MARCH 5 1997
by Mark Swed, Times Music Critic

The remarkable effect of musicians from China on American new music seems to expand by the minute. We have, for instance, recently been visited by the always unpredictable Tan Dun, and a recording of his weird but wonderful "Ghost Quartet,"performed by the Kronos Quartet and pipa player Wu Man, comes out today on Nonesuch. The effusively romantic Bright Sheng is on his way to town next week. And Monday night the Los Angeles Philharmonic premiered a new work by the elegant composer Chen Yi.

But now for something altogether hipper - the collaboration between the WestCoast sampling composer Carl Stone and vocalist and pipa player Min Xiao-Fen. They call their act Acid Karaoke, and gave a sampling of what they are up to on the Monday night new music series at the Alligator in Santa Monica prior to a European tour. What they are up to turns out to be a delightful bag of tricks.

The most obvious difference between the Stone-Min collaboration and other Chinese new music is the element of sheer fun. Much of the power of current Chinese emigre composition comes from its seriousness. These are mostly musicians who suffered through the Cultural Revolution and came to America to build a new life. They look back at China with both nostalgia and pain.

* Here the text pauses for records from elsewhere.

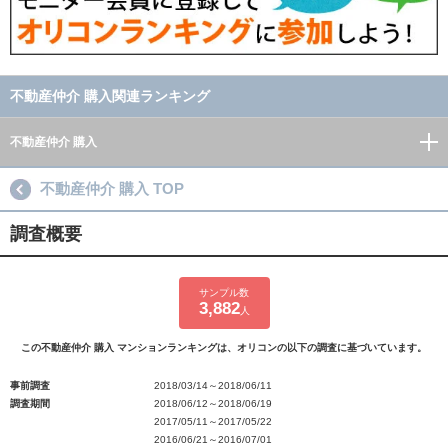
不動産仲介 購入関連ランキング
不動産仲介 購入
不動産仲介 購入 TOP
調査概要
サンプル数
3,882
人
この不動産仲介 購入 マンションランキングは、オリコンの以下の調査に基づいています。
事前調査
2018/03/14～2018/06/11
調査期間
2018/06/12～2018/06/19
2017/05/11～2017/05/22
2016/06/21～2016/07/01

Stone and Min have dared to turn toward China with a lighter fondness and even humor. The Karaoke business, which is only one part of their highly versatile act, consists of Min singing Chinese pop songs - one she translated as "Flower", another as "Suburban Way" - while Stone, fiddling with Apple computer and CD player, deconstructs lounge backgrounds to give it all a slightly otherworldly tinge. It is as if this were a performance in some Hong Kong cocktail lounge in a future that no one can quite yet predict.

But Min has her serious side as well. She is a mesmerizing performer on the plucked Chinese instrument, the pipa. And she makes its traditional music (traditional but boldly amplified) sound almost as modern as the electric guitar distortion that is the regular diet at clubs like this. Stone also wrote a gripping pipa solo for her that took advantage of the strong resonances of the instrument.

Stone himself is an epic artist who takes things from others and changes them in entirely original ways. Right now he is interested in Miles Davis and he included a set of short works in which looped fragments from Davis recordings are layered so that the music that once progressed in linear fashion becomes pure harmony and coruscating texture. 'Play it, CD man!' someone from an awe-struck and clearly delighted audience shouted.